** Supplied data follows **

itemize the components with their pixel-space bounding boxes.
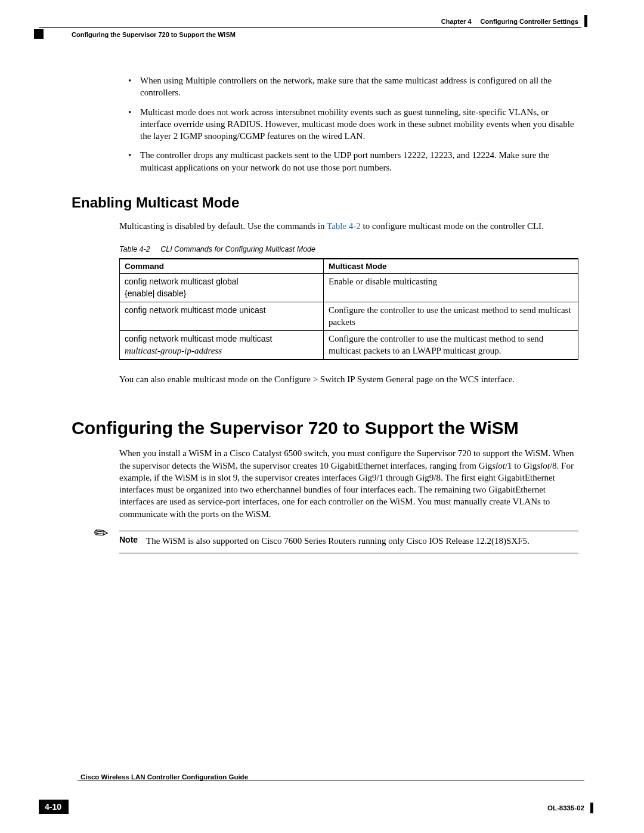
after-table-paragraph: You can also enable multicast mode on th…	[119, 373, 578, 385]
page: Chapter 4 Configuring Controller Setting…	[0, 0, 644, 833]
header-right: Chapter 4 Configuring Controller Setting…	[441, 18, 578, 25]
bullet-item: Multicast mode does not work across inte…	[128, 106, 578, 143]
table-header-command: Command	[120, 259, 324, 274]
note-label: Note	[119, 535, 146, 547]
chapter-title: Configuring Controller Settings	[481, 18, 578, 25]
slot-arg: slot	[492, 461, 505, 470]
page-number: 4-10	[39, 800, 69, 814]
table-caption-text: CLI Commands for Configuring Multicast M…	[160, 245, 315, 253]
table-header-row: Command Multicast Mode	[120, 259, 578, 274]
page-footer: Cisco Wireless LAN Controller Configurat…	[39, 784, 584, 814]
command-text: config network multicast mode unicast	[125, 305, 266, 315]
description-cell: Enable or disable multicasting	[324, 274, 578, 302]
h1-heading: Configuring the Supervisor 720 to Suppor…	[72, 418, 578, 438]
slot-arg: slot	[537, 461, 550, 470]
note-rule	[119, 531, 578, 531]
page-body: When using Multiple controllers on the n…	[72, 75, 578, 553]
section-heading: Enabling Multicast Mode	[72, 194, 578, 211]
header-marker	[584, 15, 587, 27]
command-text: config network multicast mode multicast	[125, 334, 272, 343]
command-extra: {enable| disable}	[125, 289, 186, 298]
table-row: config network multicast mode multicast …	[120, 331, 578, 360]
footer-marker	[590, 803, 593, 813]
table-row: config network multicast global {enable|…	[120, 274, 578, 302]
note-rule	[119, 553, 578, 553]
command-cell: config network multicast global {enable|…	[120, 274, 324, 302]
note-block: ✎ Note The WiSM is also supported on Cis…	[119, 531, 578, 553]
bullet-item: When using Multiple controllers on the n…	[128, 75, 578, 99]
bullet-item: The controller drops any multicast packe…	[128, 149, 578, 174]
header-section-path: Configuring the Supervisor 720 to Suppor…	[72, 31, 236, 38]
command-table: Command Multicast Mode config network mu…	[119, 258, 578, 360]
footer-rule	[78, 781, 584, 781]
command-arg: multicast-group-ip-address	[125, 346, 222, 355]
table-number: Table 4-2	[119, 245, 150, 253]
table-header-mode: Multicast Mode	[324, 259, 578, 274]
table-row: config network multicast mode unicast Co…	[120, 302, 578, 331]
note-text: The WiSM is also supported on Cisco 7600…	[146, 535, 530, 547]
sup-mid: /1 to Gig	[505, 461, 537, 470]
intro-pre: Multicasting is disabled by default. Use…	[119, 221, 327, 231]
command-cell: config network multicast mode multicast …	[120, 331, 324, 360]
intro-paragraph: Multicasting is disabled by default. Use…	[119, 220, 578, 232]
description-cell: Configure the controller to use the mult…	[324, 331, 578, 360]
table-ref-link[interactable]: Table 4-2	[327, 221, 361, 231]
table-caption: Table 4-2 CLI Commands for Configuring M…	[119, 245, 578, 253]
command-cell: config network multicast mode unicast	[120, 302, 324, 331]
doc-number: OL-8335-02	[547, 804, 584, 812]
header-rule	[39, 27, 581, 28]
pencil-icon: ✎	[89, 521, 113, 545]
chapter-number: Chapter 4	[441, 18, 472, 25]
footer-guide-title: Cisco Wireless LAN Controller Configurat…	[80, 773, 584, 781]
intro-post: to configure multicast mode on the contr…	[361, 221, 544, 231]
description-cell: Configure the controller to use the unic…	[324, 302, 578, 331]
bullet-list: When using Multiple controllers on the n…	[128, 75, 578, 174]
sup720-paragraph: When you install a WiSM in a Cisco Catal…	[119, 447, 578, 520]
command-text: config network multicast global	[125, 277, 239, 286]
page-header: Chapter 4 Configuring Controller Setting…	[72, 18, 578, 42]
header-square-icon	[34, 29, 44, 39]
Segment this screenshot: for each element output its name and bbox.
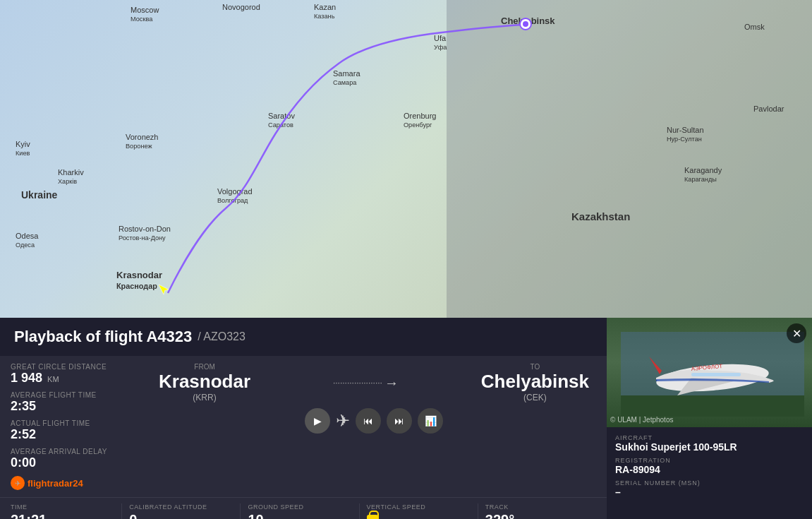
reg-value: RA-89094 <box>615 464 804 475</box>
map-label-kazakhstan: Kazakhstan <box>571 210 630 222</box>
title-bar: Playback of flight A4323 / AZO323 <box>0 318 607 356</box>
map-label-karagandy: KaragandyКарaганды <box>684 166 722 183</box>
photo-credit: © ULAM | Jetphotos <box>610 416 673 424</box>
serial-value: – <box>615 487 804 498</box>
great-circle-block: GREAT CIRCLE DISTANCE 1 948 KM <box>11 363 145 386</box>
map-label-omsk: Omsk <box>744 23 765 31</box>
route-dots: ····················· → <box>257 375 474 391</box>
actual-flight-value: 2:52 <box>11 427 145 442</box>
map-label-krasnodar: KrasnodarКраснодар <box>116 270 162 291</box>
route-arrow: → <box>384 375 399 391</box>
from-airport: FROM Krasnodar (KRR) <box>159 363 250 402</box>
aircraft-panel: АЭРОФЛОТ © ULAM | Jetphotos ✕ AIRCRAFT S… <box>607 318 812 519</box>
avg-arrival-value: 0:00 <box>11 455 145 470</box>
great-circle-value: 1 948 KM <box>11 371 145 386</box>
map-label-pavlodar: Pavlodar <box>753 105 784 113</box>
great-circle-label: GREAT CIRCLE DISTANCE <box>11 363 145 371</box>
aircraft-name: Sukhoi Superjet 100-95LR <box>615 441 804 453</box>
map-label-ufa: UfaУфа <box>434 34 447 51</box>
chart-button[interactable]: 📊 <box>418 408 443 434</box>
reg-label: REGISTRATION <box>615 457 804 464</box>
time-col: TIME 21:21 UTC <box>11 503 122 519</box>
to-code: (CEK) <box>481 393 589 402</box>
data-row: TIME 21:21 UTC CALIBRATED ALTITUDE 0 FT … <box>0 498 607 519</box>
playback-controls: ▶ ✈ ⏮ ⏭ 📊 <box>305 408 443 434</box>
serial-label: SERIAL NUMBER (MSN) <box>615 479 804 487</box>
avg-arrival-block: AVERAGE ARRIVAL DELAY 0:00 <box>11 448 145 470</box>
fr24-logo-icon: ✈ <box>11 476 25 490</box>
page-title: Playback of flight A4323 <box>14 328 192 346</box>
bottom-panel: Playback of flight A4323 / AZO323 GREAT … <box>0 318 607 519</box>
map-label-volgograd: VolgogradВолгоград <box>217 187 253 204</box>
next-button[interactable]: ⏭ <box>387 408 412 434</box>
map-container: MoscowМосква Chelyabinsk UfaУфа Omsk Kaz… <box>0 0 812 318</box>
svg-rect-4 <box>621 395 804 417</box>
vert-speed-label: VERTICAL SPEED <box>367 503 471 511</box>
plane-icon: ✈ <box>336 411 350 431</box>
map-label-kharkiv: KharkivХарків <box>58 168 84 185</box>
fr24-logo-text: flightradar24 <box>28 478 83 489</box>
avg-flight-label: AVERAGE FLIGHT TIME <box>11 391 145 399</box>
map-label-novogorod: Novogorod <box>222 3 260 11</box>
track-label: TRACK <box>485 503 589 511</box>
aircraft-section-label: AIRCRAFT <box>615 434 804 441</box>
actual-flight-block: ACTUAL FLIGHT TIME 2:52 <box>11 419 145 442</box>
track-col: TRACK 329° SQUAWK <box>478 503 596 519</box>
to-airport: TO Chelyabinsk (CEK) <box>481 363 589 402</box>
from-label: FROM <box>159 363 250 371</box>
to-label: TO <box>481 363 589 371</box>
track-value: 329° <box>485 512 589 519</box>
map-label-kyiv: KyivКиев <box>16 140 30 157</box>
play-button[interactable]: ▶ <box>305 408 330 434</box>
avg-arrival-label: AVERAGE ARRIVAL DELAY <box>11 448 145 455</box>
cal-alt-value: 0 FT <box>129 512 233 519</box>
map-label-chelyabinsk: Chelyabinsk <box>501 16 555 26</box>
time-label: TIME <box>11 503 114 511</box>
close-button[interactable]: ✕ <box>787 323 806 343</box>
avg-flight-block: AVERAGE FLIGHT TIME 2:35 <box>11 391 145 414</box>
vert-speed-lock-icon <box>367 515 378 519</box>
map-label-moscow: MoscowМосква <box>131 6 159 23</box>
map-label-odesa: OdesaОдеса <box>16 232 38 249</box>
aircraft-photo: АЭРОФЛОТ © ULAM | Jetphotos <box>607 318 812 427</box>
svg-rect-6 <box>691 373 741 376</box>
map-label-orenburg: OrenburgОренбург <box>404 112 436 129</box>
map-label-samara: SamaraСамара <box>333 69 360 86</box>
map-label-kazan: KazanКазань <box>314 3 336 20</box>
flight-info-row: GREAT CIRCLE DISTANCE 1 948 KM AVERAGE F… <box>0 356 607 498</box>
actual-flight-label: ACTUAL FLIGHT TIME <box>11 419 145 427</box>
route-row: FROM Krasnodar (KRR) ···················… <box>159 363 589 402</box>
vert-speed-col: VERTICAL SPEED INDICATED AIRSPEED <box>360 503 478 519</box>
left-stats: GREAT CIRCLE DISTANCE 1 948 KM AVERAGE F… <box>11 363 152 490</box>
from-city: Krasnodar <box>159 371 250 393</box>
prev-button[interactable]: ⏮ <box>356 408 381 434</box>
route-center: FROM Krasnodar (KRR) ···················… <box>152 363 596 434</box>
aircraft-details: AIRCRAFT Sukhoi Superjet 100-95LR REGIST… <box>607 427 812 509</box>
cal-alt-col: CALIBRATED ALTITUDE 0 FT GPS ALTITUDE <box>122 503 241 519</box>
map-label-ukraine: Ukraine <box>21 189 57 201</box>
cal-alt-label: CALIBRATED ALTITUDE <box>129 503 233 511</box>
avg-flight-value: 2:35 <box>11 399 145 414</box>
to-city: Chelyabinsk <box>481 371 589 393</box>
ground-speed-value: 10 KTS <box>248 512 351 519</box>
ground-speed-label: GROUND SPEED <box>248 503 351 511</box>
map-label-rostov: Rostov-on-DonРостов-на-Дону <box>119 225 171 241</box>
map-label-nursultan: Nur-SultanНур-Султан <box>667 126 704 143</box>
ground-speed-col: GROUND SPEED 10 KTS TRUE AIRSPEED <box>241 503 359 519</box>
page-subtitle: / AZO323 <box>198 330 246 343</box>
time-value: 21:21 UTC <box>11 512 114 519</box>
map-label-saratov: SaratovСаратов <box>268 112 295 129</box>
map-label-voronezh: VoronezhВоронеж <box>126 133 158 150</box>
flightradar-logo: ✈ flightradar24 <box>11 476 145 490</box>
from-code: (KRR) <box>159 393 250 402</box>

** End of Supplied data **

### Instructions to follow
Copy out every line in the entries above that holds "icon".

### Solution to this exercise
pencil-icon: ✎	[89, 521, 113, 545]
header-square-icon	[34, 29, 44, 39]
fr24-logo-icon: ✈ <box>11 476 25 490</box>
plane-icon: ✈ <box>336 411 350 431</box>
vert-speed-lock-icon <box>367 515 378 519</box>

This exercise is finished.